Transcribe the stretch of entries below from the line with "Siga Nosso Facebook" through the line with "route, c’est connaître", exactly and with both ends included; leave out all other lines.

Supplied records —
-*-*-
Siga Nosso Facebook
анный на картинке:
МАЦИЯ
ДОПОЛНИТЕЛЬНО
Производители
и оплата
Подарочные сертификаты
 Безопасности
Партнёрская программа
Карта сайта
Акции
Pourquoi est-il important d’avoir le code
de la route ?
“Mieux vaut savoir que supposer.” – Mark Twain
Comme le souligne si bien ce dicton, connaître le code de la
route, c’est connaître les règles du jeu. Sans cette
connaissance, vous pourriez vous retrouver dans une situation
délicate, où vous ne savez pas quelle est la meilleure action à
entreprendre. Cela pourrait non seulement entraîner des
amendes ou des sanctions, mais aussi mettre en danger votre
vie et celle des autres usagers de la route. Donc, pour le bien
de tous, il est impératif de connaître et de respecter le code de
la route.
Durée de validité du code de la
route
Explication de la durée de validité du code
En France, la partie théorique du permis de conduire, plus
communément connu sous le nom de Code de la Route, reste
-*-*-
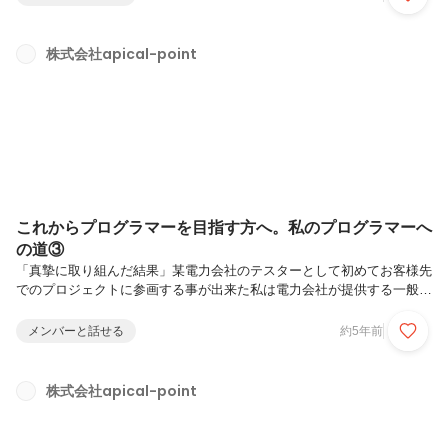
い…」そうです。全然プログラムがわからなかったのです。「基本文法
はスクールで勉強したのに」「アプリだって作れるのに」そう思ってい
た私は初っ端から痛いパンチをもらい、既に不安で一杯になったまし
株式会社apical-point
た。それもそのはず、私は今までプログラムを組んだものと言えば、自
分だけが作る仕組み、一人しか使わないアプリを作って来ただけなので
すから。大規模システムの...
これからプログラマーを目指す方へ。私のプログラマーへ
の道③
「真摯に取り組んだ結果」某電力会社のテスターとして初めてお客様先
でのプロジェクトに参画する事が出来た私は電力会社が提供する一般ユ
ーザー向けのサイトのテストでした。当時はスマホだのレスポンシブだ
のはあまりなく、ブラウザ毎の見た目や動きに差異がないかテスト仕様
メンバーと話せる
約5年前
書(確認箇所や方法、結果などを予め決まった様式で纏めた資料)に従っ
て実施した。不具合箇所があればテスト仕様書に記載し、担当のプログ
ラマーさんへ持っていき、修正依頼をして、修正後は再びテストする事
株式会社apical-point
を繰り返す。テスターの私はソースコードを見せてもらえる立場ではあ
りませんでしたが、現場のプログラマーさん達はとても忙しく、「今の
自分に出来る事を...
-*-*-
Reply to the exercise —
Siga Nosso Facebook
анный на картинке:
МАЦИЯ
ДОПОЛНИТЕЛЬНО
Производители
и оплата
Подарочные сертификаты
 Безопасности
Партнёрская программа
Карта сайта
Акции
Pourquoi est-il important d’avoir le code
de la route ?
“Mieux vaut savoir que supposer.” – Mark Twain
Comme le souligne si bien ce dicton, connaître le code de la
route, c’est connaître les règles du jeu. Sans cette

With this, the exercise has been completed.